- _What is needed_
An exact copy is required of the lines from the one with "goals and objectives. Bottom line, they" through the last line of the material below, and of nothing else.

- _Study material_
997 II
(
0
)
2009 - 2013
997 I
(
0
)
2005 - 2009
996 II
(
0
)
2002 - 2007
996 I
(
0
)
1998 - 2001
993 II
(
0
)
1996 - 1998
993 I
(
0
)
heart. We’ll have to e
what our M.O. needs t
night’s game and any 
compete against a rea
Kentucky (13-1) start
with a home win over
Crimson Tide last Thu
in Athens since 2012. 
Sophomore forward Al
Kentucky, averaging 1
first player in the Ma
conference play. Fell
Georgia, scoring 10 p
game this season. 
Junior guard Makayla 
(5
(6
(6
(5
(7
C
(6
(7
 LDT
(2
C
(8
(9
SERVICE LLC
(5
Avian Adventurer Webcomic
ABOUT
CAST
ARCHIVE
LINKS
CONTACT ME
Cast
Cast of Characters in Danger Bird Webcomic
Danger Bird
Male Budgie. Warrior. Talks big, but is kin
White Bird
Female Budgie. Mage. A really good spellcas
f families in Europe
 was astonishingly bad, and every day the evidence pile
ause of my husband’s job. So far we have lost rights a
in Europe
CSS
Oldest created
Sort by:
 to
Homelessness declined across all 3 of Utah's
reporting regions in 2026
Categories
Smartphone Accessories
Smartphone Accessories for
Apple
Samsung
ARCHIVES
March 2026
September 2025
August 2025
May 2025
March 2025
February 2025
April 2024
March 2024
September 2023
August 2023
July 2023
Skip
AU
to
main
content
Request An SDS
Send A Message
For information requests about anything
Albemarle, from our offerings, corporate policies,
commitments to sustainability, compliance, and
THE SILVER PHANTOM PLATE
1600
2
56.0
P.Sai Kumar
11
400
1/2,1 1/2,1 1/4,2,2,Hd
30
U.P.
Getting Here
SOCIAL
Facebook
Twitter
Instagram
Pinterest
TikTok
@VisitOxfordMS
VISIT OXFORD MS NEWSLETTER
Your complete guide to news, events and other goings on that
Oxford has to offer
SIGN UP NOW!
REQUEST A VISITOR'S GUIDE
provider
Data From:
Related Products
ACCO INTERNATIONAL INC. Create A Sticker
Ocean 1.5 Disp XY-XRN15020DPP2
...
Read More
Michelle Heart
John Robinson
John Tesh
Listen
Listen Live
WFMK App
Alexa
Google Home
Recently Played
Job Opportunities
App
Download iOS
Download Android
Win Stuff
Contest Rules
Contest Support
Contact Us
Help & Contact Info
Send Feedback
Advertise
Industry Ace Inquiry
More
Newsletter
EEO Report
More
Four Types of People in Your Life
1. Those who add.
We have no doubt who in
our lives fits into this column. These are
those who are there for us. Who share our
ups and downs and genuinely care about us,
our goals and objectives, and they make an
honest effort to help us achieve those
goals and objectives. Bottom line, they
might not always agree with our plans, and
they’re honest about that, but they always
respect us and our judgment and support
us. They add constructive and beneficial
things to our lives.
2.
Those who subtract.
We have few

- _Solution for this task_
goals and objectives. Bottom line, they
might not always agree with our plans, and
they’re honest about that, but they always
respect us and our judgment and support
us. They add constructive and beneficial
things to our lives.
2.
Those who subtract.
We have few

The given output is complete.